Cosa diresti ad un ragazzo che sogna, allo stesso tempo, le Olimpiadi e un futuro lavorativo legato agli studi universitari fatti?

Ai giovani sportivi dico: allenatevi, imparate a dare tutto, a dare il massimo, a porvi grandissimi obiettivi, ma studiate. Lo studio è importante. Mentre ti alleni hai modo di concentrarti su te stesso e sulla tua formazione. Allenarsi e basta è pericoloso e limitante. Soprattutto se la carriera di un’atleta si protrae negli anni, è importante preoccuparsi della propria crescita personale non solo dal punto di vista caratteriale, ma anche in termini di formazione.

Personalmente posso dire che l’attività che sto facendo come consulente, dopo aver creato il mio marchio MULTISPOR3ining, è il risultato di un percorso di formazione e di studi che parte da lontano, e senza il quale non avrei avuto gli strumenti per realizzare quello che sto facendo, con le gratificazioni che sto ottenendo.

Un’ultima domanda. Come vedi questo ritorno al passato con i pesi leggeri esclusi dalle Olimpiadi?

Questa notizia mi da grande tristezza. L’inserimento dei pesi leggeri ha nel tempo dato slancio al movimento del canottaggio mondiale. La loro esclusione dai Giochi Olimpici dal mio punto di vista non produrrà risultati positivi.
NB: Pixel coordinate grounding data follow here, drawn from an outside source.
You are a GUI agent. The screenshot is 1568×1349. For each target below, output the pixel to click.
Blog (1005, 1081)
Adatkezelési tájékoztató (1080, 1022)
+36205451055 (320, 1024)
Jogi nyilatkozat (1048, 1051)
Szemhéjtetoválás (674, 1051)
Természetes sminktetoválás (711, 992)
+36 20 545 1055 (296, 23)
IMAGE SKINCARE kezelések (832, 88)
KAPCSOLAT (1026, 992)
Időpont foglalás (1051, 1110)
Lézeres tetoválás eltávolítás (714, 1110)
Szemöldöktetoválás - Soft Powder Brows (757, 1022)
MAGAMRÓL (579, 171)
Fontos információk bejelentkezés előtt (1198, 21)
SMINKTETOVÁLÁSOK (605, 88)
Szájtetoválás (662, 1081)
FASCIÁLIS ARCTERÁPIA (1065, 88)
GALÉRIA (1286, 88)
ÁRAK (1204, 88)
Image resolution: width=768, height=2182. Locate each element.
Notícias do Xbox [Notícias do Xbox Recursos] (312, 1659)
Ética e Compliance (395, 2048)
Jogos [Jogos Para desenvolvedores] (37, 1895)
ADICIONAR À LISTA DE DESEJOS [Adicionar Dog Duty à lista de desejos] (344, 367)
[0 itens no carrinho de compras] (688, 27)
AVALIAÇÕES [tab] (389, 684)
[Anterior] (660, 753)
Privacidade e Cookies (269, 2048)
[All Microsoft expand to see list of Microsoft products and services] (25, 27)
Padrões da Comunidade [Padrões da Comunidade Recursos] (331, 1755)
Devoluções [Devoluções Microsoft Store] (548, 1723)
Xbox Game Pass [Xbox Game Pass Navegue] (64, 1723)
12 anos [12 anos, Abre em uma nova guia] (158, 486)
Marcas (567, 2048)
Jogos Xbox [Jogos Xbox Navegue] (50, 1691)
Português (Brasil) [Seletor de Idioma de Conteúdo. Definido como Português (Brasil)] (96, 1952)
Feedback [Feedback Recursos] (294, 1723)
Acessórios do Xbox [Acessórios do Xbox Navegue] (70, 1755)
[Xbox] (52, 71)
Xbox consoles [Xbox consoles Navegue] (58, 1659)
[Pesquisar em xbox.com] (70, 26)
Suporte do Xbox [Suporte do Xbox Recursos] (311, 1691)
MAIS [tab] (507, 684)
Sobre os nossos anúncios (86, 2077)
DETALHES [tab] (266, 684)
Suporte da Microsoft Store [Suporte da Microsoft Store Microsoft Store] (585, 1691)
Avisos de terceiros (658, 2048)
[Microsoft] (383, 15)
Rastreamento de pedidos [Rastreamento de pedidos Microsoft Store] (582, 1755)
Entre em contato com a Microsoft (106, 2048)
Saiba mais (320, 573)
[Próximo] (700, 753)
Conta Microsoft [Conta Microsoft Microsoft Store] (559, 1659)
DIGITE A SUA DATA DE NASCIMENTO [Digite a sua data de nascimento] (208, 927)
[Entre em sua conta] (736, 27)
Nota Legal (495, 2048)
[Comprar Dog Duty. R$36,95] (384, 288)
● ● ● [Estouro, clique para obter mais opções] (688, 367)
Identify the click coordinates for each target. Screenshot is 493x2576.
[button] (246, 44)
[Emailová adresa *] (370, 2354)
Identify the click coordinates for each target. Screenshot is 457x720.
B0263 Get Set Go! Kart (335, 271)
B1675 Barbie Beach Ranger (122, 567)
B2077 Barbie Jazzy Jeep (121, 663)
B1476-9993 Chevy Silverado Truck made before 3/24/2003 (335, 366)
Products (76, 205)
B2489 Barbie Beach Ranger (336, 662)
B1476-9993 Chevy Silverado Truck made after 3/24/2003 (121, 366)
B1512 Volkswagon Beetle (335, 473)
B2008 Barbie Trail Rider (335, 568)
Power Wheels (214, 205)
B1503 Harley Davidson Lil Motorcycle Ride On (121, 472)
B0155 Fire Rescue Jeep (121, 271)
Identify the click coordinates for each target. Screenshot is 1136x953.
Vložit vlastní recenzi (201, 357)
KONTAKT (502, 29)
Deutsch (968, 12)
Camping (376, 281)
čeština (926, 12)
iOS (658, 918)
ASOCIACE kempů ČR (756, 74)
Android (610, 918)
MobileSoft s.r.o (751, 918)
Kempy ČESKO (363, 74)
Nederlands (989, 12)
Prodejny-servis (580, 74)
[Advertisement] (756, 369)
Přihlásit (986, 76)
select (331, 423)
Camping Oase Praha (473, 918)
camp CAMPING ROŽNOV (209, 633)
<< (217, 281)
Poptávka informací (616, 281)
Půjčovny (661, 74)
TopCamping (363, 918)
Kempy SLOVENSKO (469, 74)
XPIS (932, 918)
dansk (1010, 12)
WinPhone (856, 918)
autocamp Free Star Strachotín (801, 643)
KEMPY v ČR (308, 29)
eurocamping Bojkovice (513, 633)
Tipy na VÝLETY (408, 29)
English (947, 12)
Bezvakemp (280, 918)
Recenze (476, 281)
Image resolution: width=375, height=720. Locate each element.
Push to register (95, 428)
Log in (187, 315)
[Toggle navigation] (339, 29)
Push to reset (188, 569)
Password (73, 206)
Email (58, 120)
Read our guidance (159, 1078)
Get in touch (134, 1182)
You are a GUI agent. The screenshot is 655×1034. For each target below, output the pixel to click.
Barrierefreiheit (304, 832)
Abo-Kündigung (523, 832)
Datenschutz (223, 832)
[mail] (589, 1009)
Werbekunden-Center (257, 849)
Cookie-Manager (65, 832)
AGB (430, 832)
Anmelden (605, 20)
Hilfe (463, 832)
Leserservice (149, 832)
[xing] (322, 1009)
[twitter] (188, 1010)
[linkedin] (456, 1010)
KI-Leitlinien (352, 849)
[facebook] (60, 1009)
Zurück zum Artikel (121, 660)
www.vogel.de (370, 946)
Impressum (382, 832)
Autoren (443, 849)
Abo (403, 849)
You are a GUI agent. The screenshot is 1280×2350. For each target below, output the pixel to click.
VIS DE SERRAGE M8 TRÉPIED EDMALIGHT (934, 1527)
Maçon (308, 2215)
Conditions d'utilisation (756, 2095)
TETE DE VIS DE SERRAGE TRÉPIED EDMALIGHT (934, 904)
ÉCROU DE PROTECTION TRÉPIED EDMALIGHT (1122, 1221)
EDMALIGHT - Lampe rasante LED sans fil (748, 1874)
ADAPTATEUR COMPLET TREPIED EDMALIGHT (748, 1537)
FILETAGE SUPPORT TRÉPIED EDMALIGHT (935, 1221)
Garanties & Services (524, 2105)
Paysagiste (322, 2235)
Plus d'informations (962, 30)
Il canottaggio, dopo le Olimpiadi di Tokyo 2020, affronterà inevitabilmente un cambiamento radicale. Da una parte ragioni di gestione delle risorse e la necessità di rendere la disciplina più avvincente e fruibile, dall’altra la tradizione di uno sport tra i più antichi fatto di eleganza e storia. Basterà dire che la verità sta nel mezzo?